L’injonction : un pouvoir de contrainte efficace

L’injonction : un pouvoir de contrainte efficace

Dans un article publié en France il y a maintenant près de vingt-cinq ans, Jean-Paul Costa, conseiller d’État devenu par la suite président de la Cour européenne des droits de l’homme, écrivait que le problème de l’exécution des décisions de justice se rencontre dans tous les pays et qu’il mérite d’être toujours mieux résolu car « il en va de la crédibilité de l’État de droit ».

Certes la possibilité déjà reconnue aux citoyens libanais de contester devant le Conseil d’État les actes illégaux édictés par les agents publics, les maires, les ministres ou le président de la République montre que le Liban a fait le choix de l’État de droit. Cette capacité d’action, que les juristes aiment qualifier d’invention merveilleuse par laquelle les sages ont réussi à protéger les hommes contre les excès de pouvoir, ne doit pas cependant demeurer à l’état d’abstraction (Rivero, 1962). Concrètement, lorsqu’un parent se voit opposer un refus d’inscription à l’école publique pour son enfant, il n’attend pas simplement du juge que celui-ci fasse disparaître le refus, il attend de lui qu’il prescrive à l’administration d’accueillir son enfant en classe. En cas d’annulation d’une décision d’expropriation, aucun justiciable n’admettra de bon cœur que le juge s’arrête à mi-chemin en faisant disparaître la mesure mais en se refusant à ordonner à l’administration de restituer le bien illégalement exproprié. Si un fonctionnaire est irrégulièrement licencié, le juge ne doit-il pas prescrire à son employeur public de le réintégrer ? Et lorsqu’un marché public a été conclu de manière illicite, qui peut accepter que le juge en prononce la nullité sans exiger des parties qu’elles cessent leurs relations contractuelles ?

Une conception maximaliste de la séparation des pouvoirs soutient l’idée qu’historiquement aucune capacité de contrainte n’a été reconnue aux juges vis-à-vis de l’administration.
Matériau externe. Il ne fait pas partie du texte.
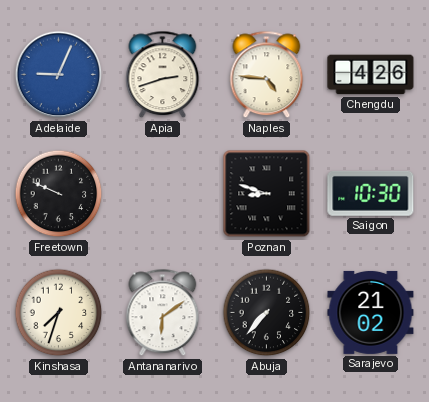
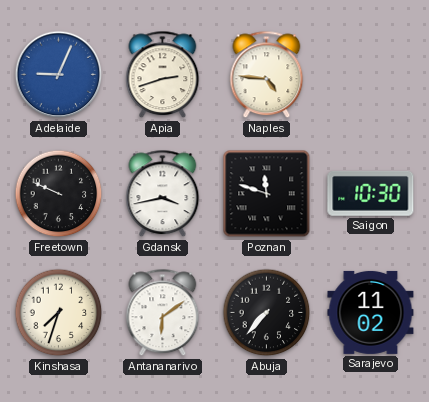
Chengdu: 4:26 -> none
Gdansk: none -> 3:43
Poznan: 8:48 -> 11:48
Sarajevo: 21:02 -> 11:02
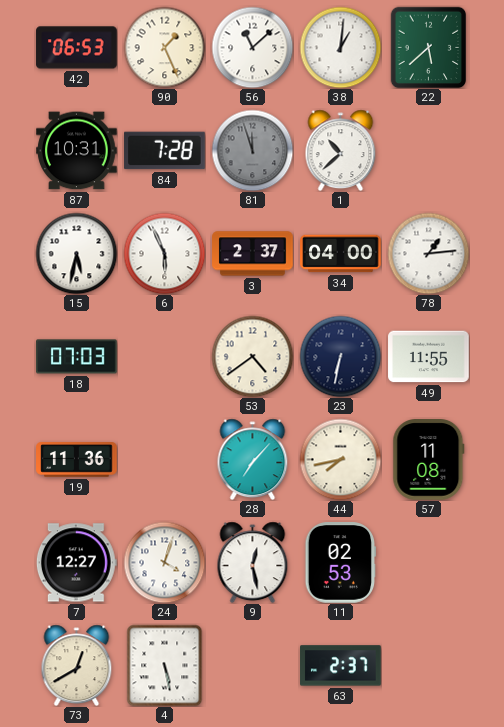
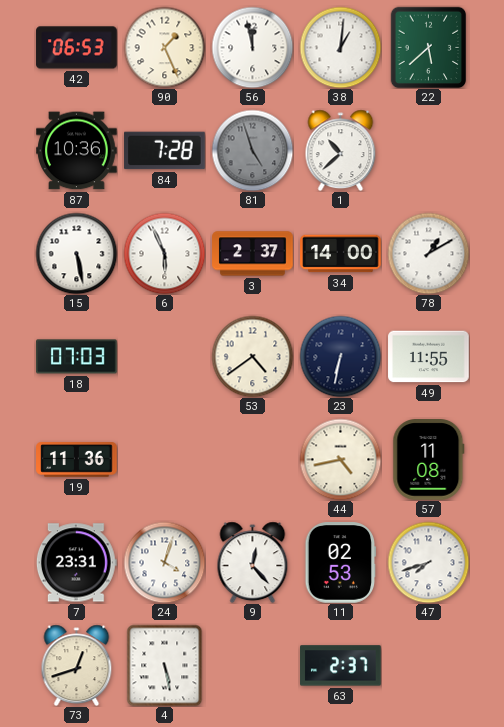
56: 11:08 -> 11:58
87: 10:31 -> 10:36
81: 11:57 -> 4:57
15: 5:32 -> 5:28
34: 04:00 -> 14:00
78: 1:14 -> 1:10
28: 7:07 -> none
44: 7:43 -> 4:43
7: 12:27 -> 23:31
9: 12:28 -> 12:23
47: none -> 7:42
73: 12:40 -> 12:42
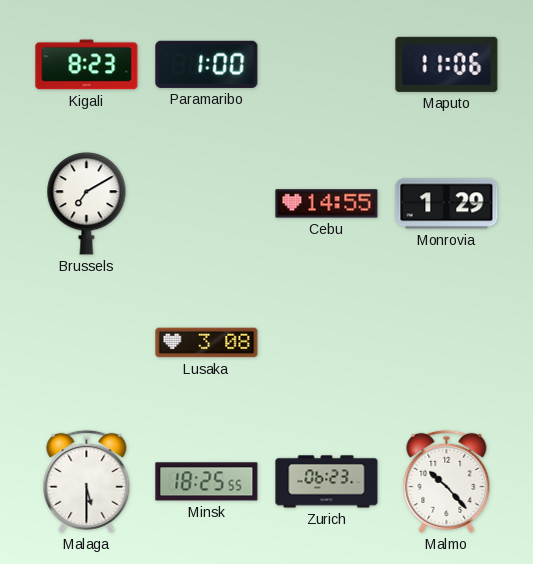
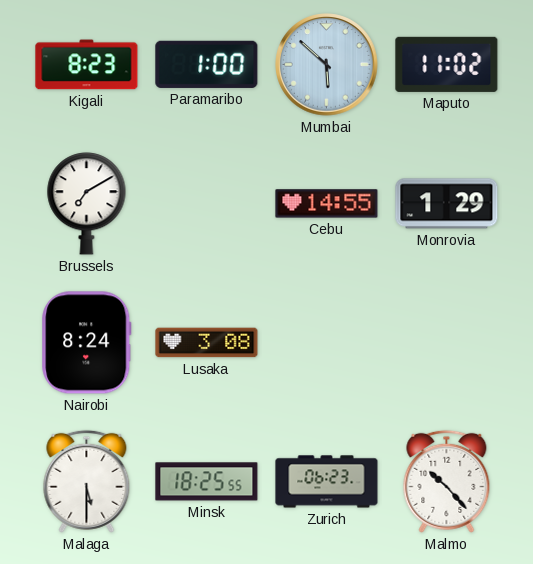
Mumbai: none -> 5:52
Maputo: 11:06 -> 11:02
Nairobi: none -> 8:24
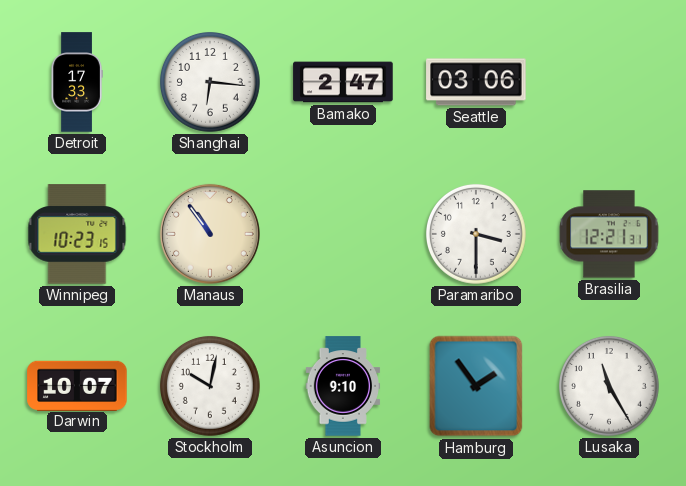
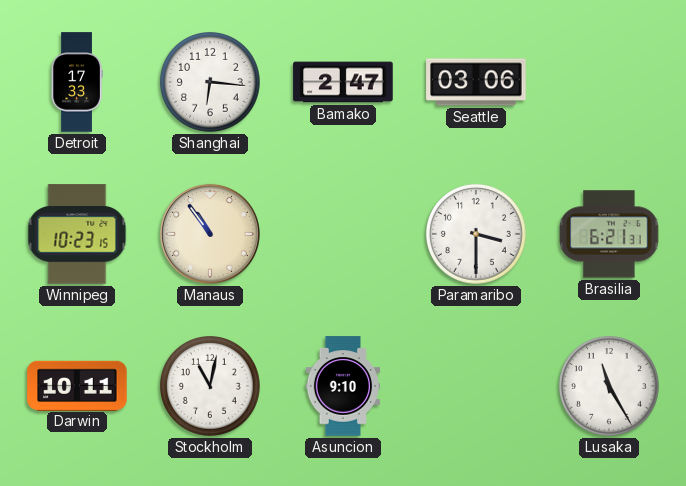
Brasilia: 12:21 -> 6:21
Darwin: 10:07 -> 10:11
Stockholm: 10:02 -> 11:02
Hamburg: 1:54 -> none
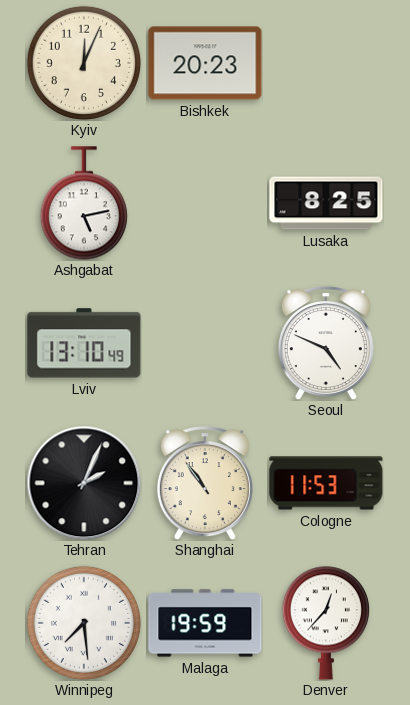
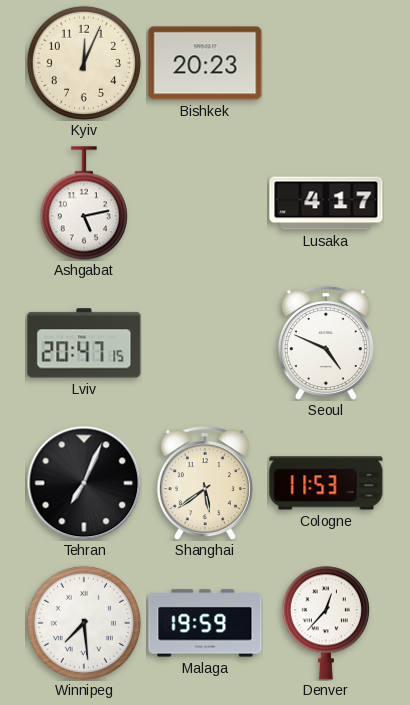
Lusaka: 8:25 -> 4:17
Lviv: 13:10 -> 20:47
Tehran: 2:04 -> 7:04
Shanghai: 10:54 -> 5:39
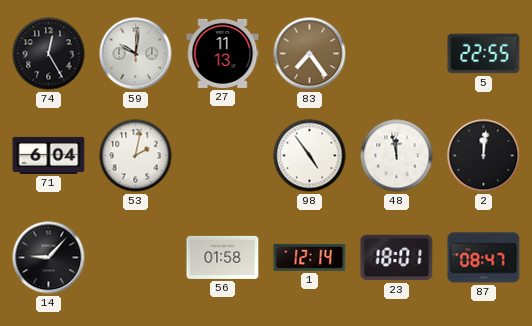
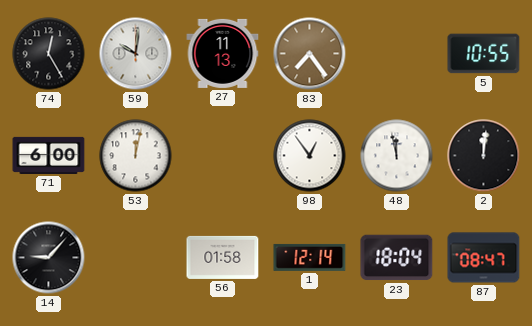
5: 22:55 -> 10:55
71: 6:04 -> 6:00
53: 2:02 -> 12:02
98: 4:54 -> 12:54
23: 18:01 -> 18:04
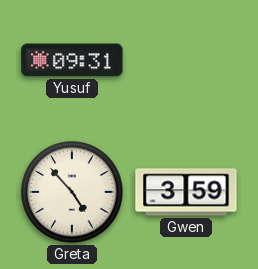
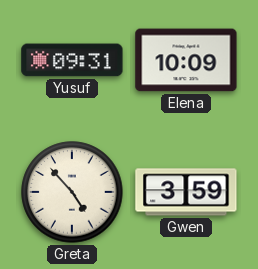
Elena: none -> 10:09
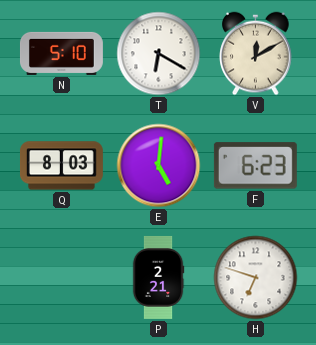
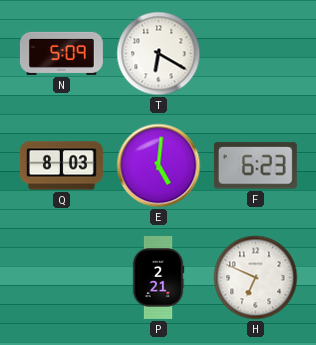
N: 5:10 -> 5:09
V: 12:10 -> none
H: 6:48 -> 6:49
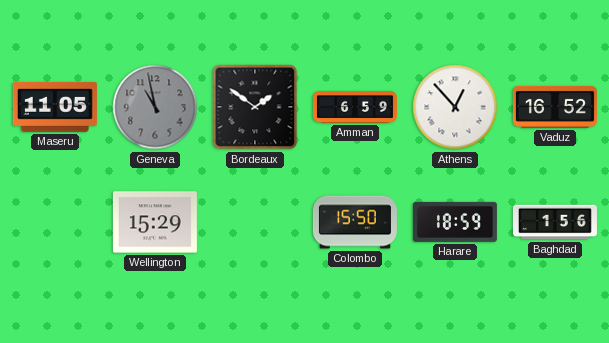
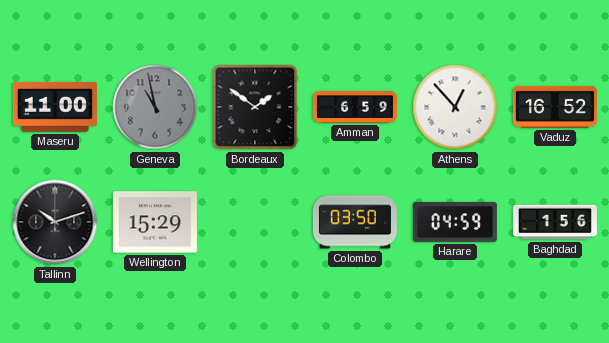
Maseru: 11:05 -> 11:00
Tallinn: none -> 10:12
Colombo: 15:50 -> 03:50
Harare: 18:59 -> 04:59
Jamais, dans les pays qui connaissent le droit administratif, il n’a sérieusement été envisagé de soumettre les personnes publiques (État, collectivités locales, établissements publics) aux voies d’exécution de droit commun susceptibles d’être mises en œuvre à l’encontre des particuliers. Le projet de réforme porté par le Legal Agenda – dont le but légitime est de protéger les biens affectés au service de tous – ne déroge pas à cette règle. Dans un État de droit, l’inexécution par l’administration des décisions rendues par des magistrats indépendants est néanmoins choquante. Elle est le plus grand frein à l’instauration d’un système juridique sûr et elle brise la confiance que les citoyens placent dans leurs institutions. Il est donc naturel de vouloir adopter des outils permettant de se prémunir contre ce risque d’inexécution, provoqué par la négligence, la mauvaise volonté, mais aussi parfois par des motifs plus avouables tels que les contraintes budgétaires ou la complexité des mesures à mettre en œuvre pour donner au jugement son entier effet.

Dans l’état actuel du droit libanais, l’article 126 du statut du Conseil d’État prévoit que les demandes d’exécution des décisions rendues par le juge administratif à l’encontre des autorités administratives sont présentées au président du Conseil d’État qui doit les transmettre sans délai aux autorités compétentes accompagnées de la décision de justice revêtue de la formule exécutoire « à telles fins que de droit ». En vertu de l’article 93, ce pouvoir moral de contrainte peut être relayé par une contrainte d’ordre financier qui prend la forme d’une astreinte. Le même article prévoit que tout fonctionnaire qui entrave ou retarde l’exécution d’une décision contentieuse peut être sanctionné d’une amende par la Cour des comptes.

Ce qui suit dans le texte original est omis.